Note: The alternate method to find AD, i.e the altitude is as follows. We know that the area of the equilateral triangle is also given as
\[\text{Area}=\dfrac{\sqrt{3}}{4}\times {{\left( \text{side} \right)}^{2}}\]
In triangle ABC with base BC and altitude AD, we get,
\[\text{Area of }\Delta \text{ABC}=\dfrac{1}{2}\times BC\times AD\]
Also,
\[\text{Area of }\Delta ABC=\dfrac{\sqrt{3}}{4}{{\left( \text{side} \right)}^{2}}\]

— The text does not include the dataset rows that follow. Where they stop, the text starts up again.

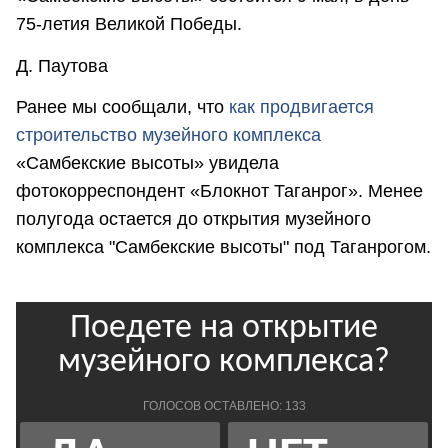
75-летия Великой Победы.
Д. Паутова
Ранее мы сообщали, что
как продвигается
строительство музейного комплекса
«Самбекские высоты» увидела
фотокорреспондент «Блокнот Таганрог». Менее
полугода остается до открытия музейного
комплекса "Самбекские высоты" под Таганрогом.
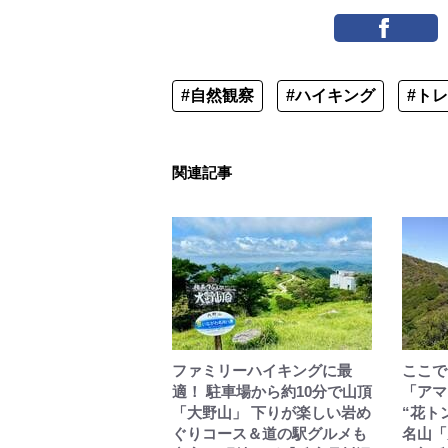
#自然観察
#ハイキング
#ト
関連記事
ファミリーハイキングに最
ここで
適！ 駐車場から約10分で山頂
「アマ
「大野山」 下りが楽しい岩め
“花ト
ぐりコース＆道の駅グルメも
名山「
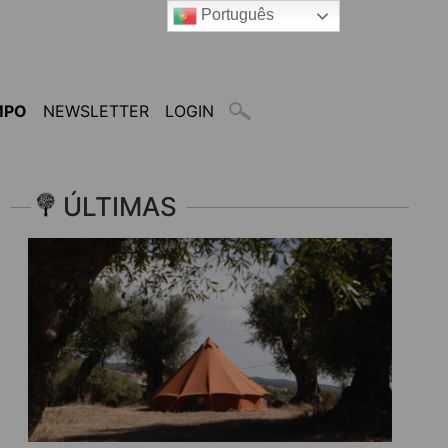
Português
MPO
NEWSLETTER
LOGIN
ÚLTIMAS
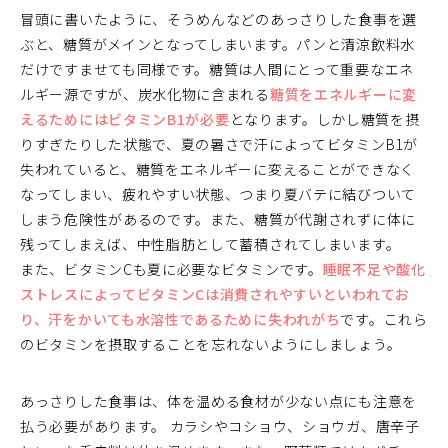
冒頭に書いたように、そうめんなどのあっさりした食事を選
ぶと、糖質がメインとなってしまいます。パンと清涼飲料水
だけですませても同様です。糖質は人間にとって重要なエネ
ルギー源ですが、炭水化物に含まれる
糖質をエネルギーに変
えるためにはビタミンB1が必要
となります。しかし糖質を摂
りすぎたりした状態で、夏の暑さで汗によってビタミンB1が
失われていると、糖質をエネルギーに変えることができなく
なってしまい、疲れやすい状態、つまり夏バテに結びついて
しまう危険性があるのです。また、糖質が代謝されずに体に
残ってしまえば、中性脂肪として蓄積されてしまいます。
また、ビタミンCも夏に必要なビタミンです。
睡眠不足や酸化
ストレスによってビタミンCは消費されやすいといわれてお
り、汗をかいても水溶性であるために失われがち
です。これら
のビタミンを摂取することを忘れないようにしましょう。
あっさりした食事は、体を温める食材が少ない点にも注意を
払う必要があります。 カラシやコショウ、ショウガ、唐辛子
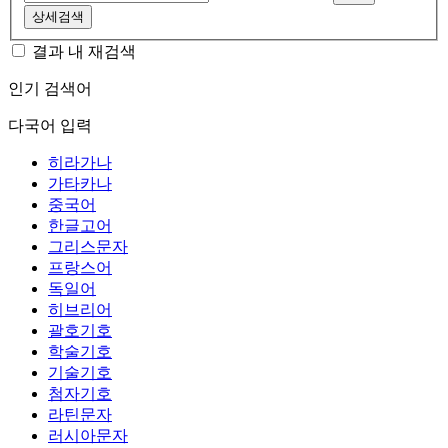
상세검색
결과 내 재검색
인기 검색어
다국어 입력
히라가나
가타카나
중국어
한글고어
그리스문자
프랑스어
독일어
히브리어
괄호기호
학술기호
기술기호
첨자기호
라틴문자
러시아문자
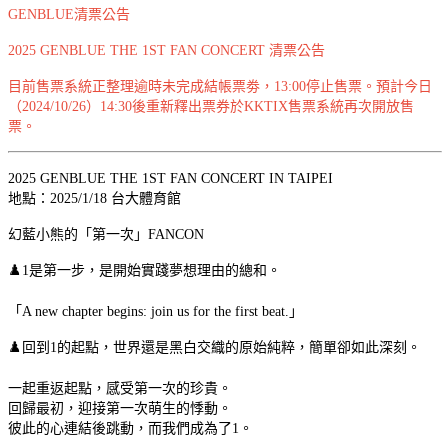
GENBLUE清票公告
2025 GENBLUE THE 1ST FAN CONCERT 清票公告
目前售票系統正整理逾時未完成結帳票劵，13:00停止售票。預計今日
（2024/10/26）14:30後重新釋出票券於KKTIX售票系統再次開放售
票。
2025 GENBLUE THE 1ST FAN CONCERT IN TAIPEI
地點：2025/1/18 台大體育館
幻藍小熊的「第一次」FANCON
♟️1是第一步，是開始實踐夢想理由的總和。
「A new chapter begins: join us for the first beat.」
♟️回到1的起點，世界還是黑白交織的原始純粹，簡單卻如此深刻。
一起重返起點，感受第一次的珍貴。
回歸最初，迎接第一次萌生的悸動。
彼此的心連結後跳動，而我們成為了1。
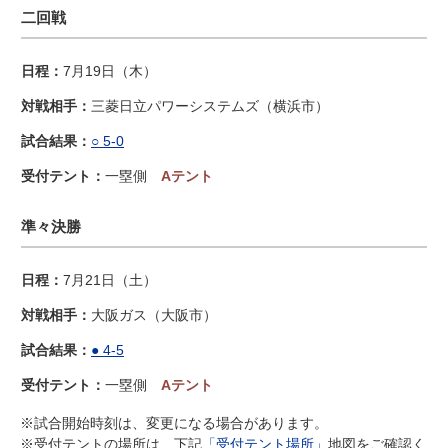
二回戦
7月19日（木）
三菱日立パワーシステムズ（横浜市）
○ 5-0
一塁側
Aテント
準々決勝
7月21日（土）
大阪ガス（大阪市）
● 4-5
一塁側
Aテント
※試合開始時刻は、変更になる場合があります。
※受付テントの場所は、下記
「受付テント場所」
地図をご確認く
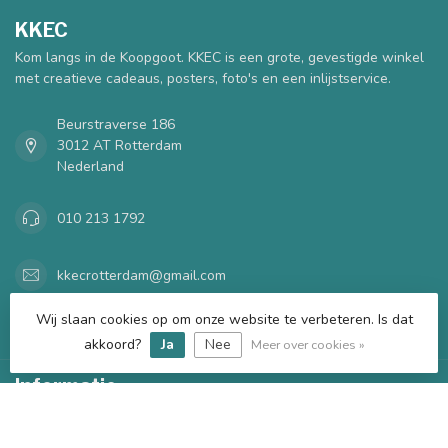
KKEC
Kom langs in de Koopgoot. KKEC is een grote, gevestigde winkel
met creatieve cadeaus, posters, foto's en een inlijstservice.
Beurstraverse 186
3012 AT Rotterdam
Nederland
010 213 1792
kkecrotterdam@gmail.com
Wij slaan cookies op om onze website te verbeteren. Is dat
Categorieën
akkoord?
Ja
Nee
Meer over cookies »
Informatie
Mijn account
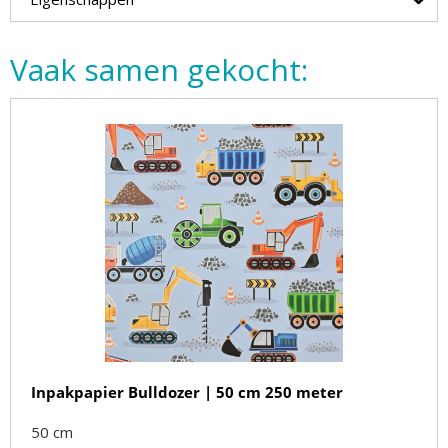
Vaak samen gekocht:
Inpakpapier Bulldozer | 50 cm 250 meter
50 cm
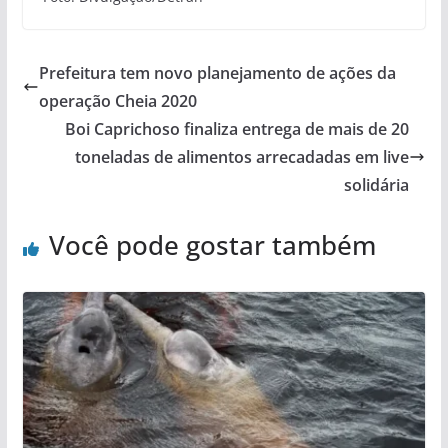
Prefeitura tem novo planejamento de ações da
operação Cheia 2020
Boi Caprichoso finaliza entrega de mais de 20
toneladas de alimentos arrecadadas em live
solidária
Você pode gostar também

\[\Rightarrow \text{Area of }\Delta ABC=\dfrac{\sqrt{3}}{4}\times B{{C}^{2}}\]
So comparing both, we get,
\[\dfrac{1}{2}\times BC\times AD=\dfrac{\sqrt{3}}{4}\times B{{C}^{2}}\]
Solving for AD, we get,
\[\Rightarrow AD=\dfrac{\sqrt{3}}{4}\times B{{C}^{2}}\times \dfrac{2}{BC}\]
\[\Rightarrow AD=\dfrac{\sqrt{3}}{2}\times BC\]
As BC = a, we can write as,
\[\Rightarrow AD=\dfrac{\sqrt{3}}{2}a\]